Uma outra forma de entender a prática clínica na Psicoterapia Sensóriomotora é pensá-la em termos de processos bottom up ( de cima para baixo ) ou top down (de baixo para cima). Quando estudamos psicologia, de forma geral, aprende-se a trabalhar com a abordagem top down (de cima para baixo), o que significa que trabalhamos com a cognição, com o que o cliente pode trazer em palavras, porque se lembra. Mas isto não permite aceder às memórias implícitas, como já vimos anteriormente. Uma psicoterapia de abordagem Bottom up (baixo para cima) começa por trabalhar com o corpo, para ir descobrindo que informação, memórias, estão guardadas no corpo. No entanto, não é só com isto que se trabalha em Psicoterapia Sensóriomotora.
Existem vertentes de Psicoterapia Corporal que trabalham com abordagens Bottom up, como terapias mais corporais, massagens, ou yoga e são abordagens com muito potencial de transformação ao nível do corpo, mas deixam de fora um trabalho crucial ao nível das emoções e crenças. Uma terapia Top Down, aborda certamente o sistema de crenças, através de palavras e, algumas vertentes, chegam a trabalhar com processos emocionais. Mas não abordam os processos essenciais que estão gravados no corpo.
Na Psicoterapia Sensóriomotora, trabalha-se com ambas as abordagens e esse é o grande benefício. Trabalha-se Top Down com o que está explicito, com o que é lembrado e falado na terapia mas, ao mesmo tempo, trabalha-se Bottom Up, directamente com o corpo, através de movimento, da postura, da estrutura corporal, das expressões faciais, das sensações corporais, resumindo, com todas as formas que o corpo tem de armazenar memórias. Na realidade, integram-se ambas as abordagens, criando uma abordagem com um maior potencial de cura. A tal mudança de paradigma que me referi em cima.
Em vez de apenas falar sobre experiências ou sobre o passado, o cliente começa por aprender a perceber as suas respostas físicas e o que fazer com elas.
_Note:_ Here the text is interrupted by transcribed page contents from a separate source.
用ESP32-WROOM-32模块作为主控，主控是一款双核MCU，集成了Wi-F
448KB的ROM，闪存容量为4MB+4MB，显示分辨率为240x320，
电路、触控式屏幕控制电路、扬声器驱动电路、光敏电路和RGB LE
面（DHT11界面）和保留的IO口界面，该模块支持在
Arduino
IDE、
Pat Ogden, fala de um cliente que tinha sido educado numa família bastante conhecida do público e que, por isso mesmo, tinha recebido dos seus pais, desde muito cedo, uma mensagem directa quanto a não poder demonstrar emoções em público. Tinha que se mostrar sempre feliz. Isto era uma memória explícita, o cliente lembrava-se da informação e explicitamente das palavras que a mãe usava ao saírem de casa; temos sempre que fazer cara feliz ao sair de casa. Enquanto falava sobre esta memória e ao ser levado para as sensações do corpo, contactou com uma sensação no peito, que descreveu como se tivesse aço à volta do peito e uma sensação de rigidez, que descreveu como se fosse uma armadura que impedisse qualquer emoção de aparecer. Enquanto mantivesse essa “armadura” não lhe seria possível sentir qualquer emoção e era esse o motivo que o tinha levado à terapia; conseguir sentir emoção de forma mais profunda.
Mesmo quando existe uma memória explícita, queremos, ainda assim, trazê-la para o corpo, no sentido de ajudar o corpo a mudar e conseguir suportar uma nova forma de ser e estar. Quer lembremos ou não determinadas memórias, o corpo é indispensável na mudança do efeito que algumas das experiências passadas, de sofrimento ou mesmo trauma, ainda têm no presente e se manifestam em padrões de comportamento.
Na Psicoterapia Sensóriomotora, pretende-se que o cliente aprenda a perceber como o corpo responde ao mundo. Em vez de interpretar a experiência, o cliente foca-se nas respostas corporais e trabalha-se psicoterapeuticamente a partir daí no sentido de desenvolver novas formas de conseguir suportar o seu novo Eu.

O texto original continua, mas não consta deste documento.